▶ _Goal of the exercise_
Below are the records; copy each line in them that holds the word "trigger".

•••

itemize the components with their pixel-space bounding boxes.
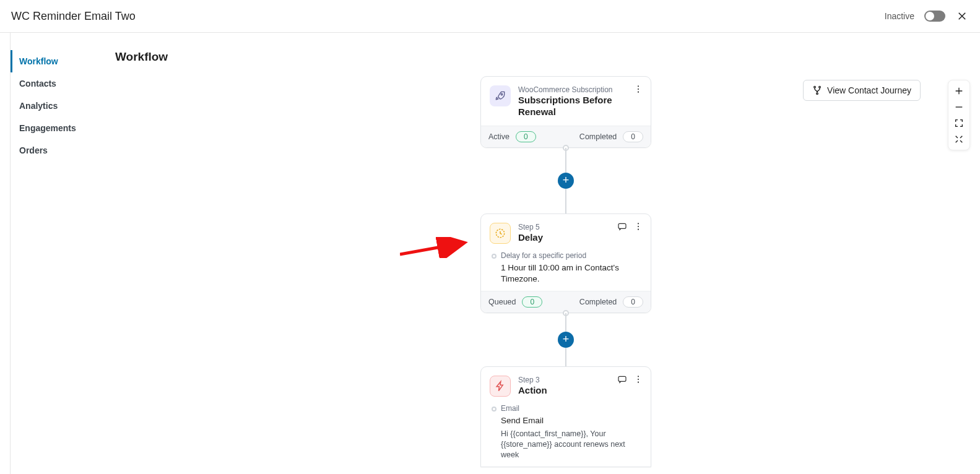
sidebar-item-analytics[interactable]: Analytics bbox=[11, 95, 115, 117]
content-area: Workflow Contacts Analytics Engagements … bbox=[0, 33, 980, 474]
page-title: WC Reminder Email Two bbox=[11, 10, 136, 23]
completed-count[interactable]: 0 bbox=[623, 131, 643, 142]
svg-point-12 bbox=[638, 228, 639, 230]
completed-count[interactable]: 0 bbox=[623, 296, 643, 308]
workflow-canvas[interactable]: WooCommerce Subscription Subscriptions B… bbox=[115, 33, 980, 474]
more-icon[interactable] bbox=[633, 84, 643, 94]
trigger-category: WooCommerce Subscription bbox=[518, 85, 642, 94]
app-header: WC Reminder Email Two Inactive bbox=[0, 0, 980, 33]
action-sub-title: Send Email bbox=[501, 415, 642, 426]
workflow-flow: WooCommerce Subscription Subscriptions B… bbox=[480, 76, 651, 467]
sidebar: Workflow Contacts Analytics Engagements … bbox=[10, 33, 115, 474]
delay-node[interactable]: Step 5 Delay Delay for a specific pe bbox=[480, 213, 651, 313]
close-button[interactable] bbox=[955, 9, 969, 23]
sidebar-item-orders[interactable]: Orders bbox=[11, 139, 115, 162]
connector: + bbox=[480, 313, 651, 366]
sidebar-item-contacts[interactable]: Contacts bbox=[11, 72, 115, 95]
active-count[interactable]: 0 bbox=[516, 131, 536, 142]
status-label: Inactive bbox=[885, 11, 914, 21]
queued-label: Queued bbox=[488, 298, 516, 306]
active-label: Active bbox=[488, 132, 510, 141]
svg-rect-9 bbox=[618, 223, 626, 228]
svg-point-16 bbox=[638, 382, 639, 383]
main-panel: Workflow View Contact Journey bbox=[115, 33, 980, 474]
status-toggle[interactable] bbox=[924, 11, 945, 22]
add-step-button[interactable]: + bbox=[558, 332, 574, 348]
comment-icon[interactable] bbox=[617, 374, 627, 384]
sidebar-item-engagements[interactable]: Engagements bbox=[11, 117, 115, 139]
svg-point-15 bbox=[638, 379, 639, 380]
trigger-node[interactable]: WooCommerce Subscription Subscriptions B… bbox=[480, 76, 651, 148]
svg-point-5 bbox=[638, 85, 639, 87]
completed-label: Completed bbox=[579, 298, 617, 306]
action-node[interactable]: Step 3 Action Email bbox=[480, 366, 651, 467]
trigger-title: Subscriptions Before Renewal bbox=[518, 95, 642, 118]
svg-point-14 bbox=[638, 376, 639, 377]
timeline-dot bbox=[492, 407, 497, 412]
action-sub-desc: Hi {{contact_first_name}}, Your {{store_… bbox=[501, 429, 642, 460]
delay-sub-title: 1 Hour till 10:00 am in Contact's Timezo… bbox=[501, 262, 642, 285]
bolt-icon bbox=[490, 376, 511, 397]
svg-point-4 bbox=[501, 93, 503, 95]
delay-title: Delay bbox=[518, 232, 642, 244]
queued-count[interactable]: 0 bbox=[522, 296, 542, 308]
header-actions: Inactive bbox=[885, 9, 969, 23]
action-sub-category: Email bbox=[501, 404, 642, 413]
more-icon[interactable] bbox=[633, 222, 643, 231]
add-step-button[interactable]: + bbox=[558, 173, 574, 189]
delay-stats: Queued 0 Completed 0 bbox=[481, 291, 651, 312]
sidebar-item-workflow[interactable]: Workflow bbox=[11, 50, 115, 72]
close-icon bbox=[956, 11, 968, 22]
svg-point-11 bbox=[638, 225, 639, 226]
delay-sub-category: Delay for a specific period bbox=[501, 251, 642, 260]
svg-rect-13 bbox=[618, 376, 626, 381]
connector: + bbox=[480, 148, 651, 213]
clock-icon bbox=[490, 223, 511, 244]
timeline-dot bbox=[492, 254, 497, 259]
svg-point-10 bbox=[638, 223, 639, 224]
comment-icon[interactable] bbox=[617, 222, 627, 231]
trigger-stats: Active 0 Completed 0 bbox=[481, 126, 651, 147]
svg-point-7 bbox=[638, 92, 639, 93]
svg-point-6 bbox=[638, 88, 639, 90]
completed-label: Completed bbox=[579, 132, 617, 141]
rocket-icon bbox=[490, 85, 511, 106]
action-title: Action bbox=[518, 385, 642, 397]
more-icon[interactable] bbox=[633, 374, 643, 384]
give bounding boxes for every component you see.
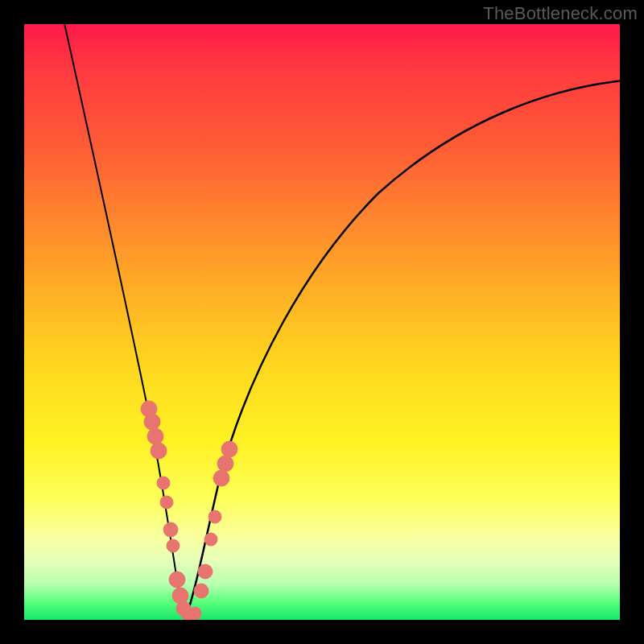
chart-frame: TheBottleneck.com [0,0,644,644]
watermark-text: TheBottleneck.com [483,3,638,24]
marker-dot [213,470,229,486]
bottleneck-curve-right [185,80,620,620]
marker-dot [194,584,208,598]
marker-dot [198,564,213,579]
marker-dot [167,539,180,552]
marker-group [141,401,237,620]
marker-dot [217,456,233,472]
marker-dot [144,414,160,430]
marker-dot [147,428,163,444]
marker-dot [221,441,237,457]
curve-layer [24,24,620,620]
plot-area [24,24,620,620]
marker-dot [157,477,170,489]
marker-dot [204,533,217,546]
marker-dot [208,510,221,523]
marker-dot [151,443,167,459]
marker-dot [160,496,173,509]
marker-dot [163,522,178,537]
marker-dot [188,607,201,620]
marker-dot [169,572,185,588]
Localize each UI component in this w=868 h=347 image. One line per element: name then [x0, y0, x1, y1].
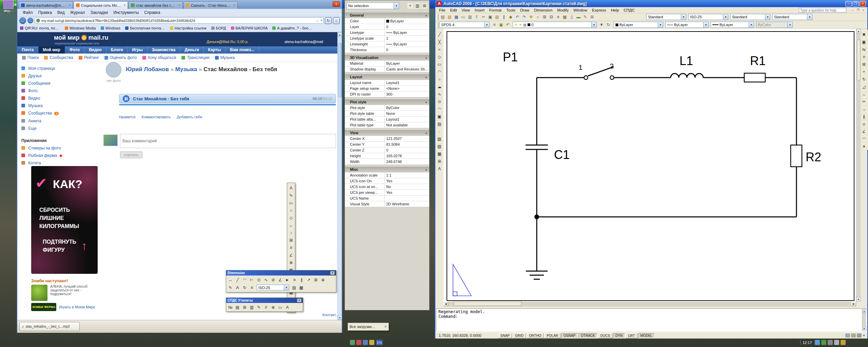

•••

▶ _Result for this task_
trigger-category: WooCommerce Subscription bbox=[518, 85, 642, 94]
trigger-node[interactable]: WooCommerce Subscription Subscriptions B… bbox=[480, 76, 651, 148]
trigger-title: Subscriptions Before Renewal bbox=[518, 95, 642, 118]
trigger-stats: Active 0 Completed 0 bbox=[481, 126, 651, 147]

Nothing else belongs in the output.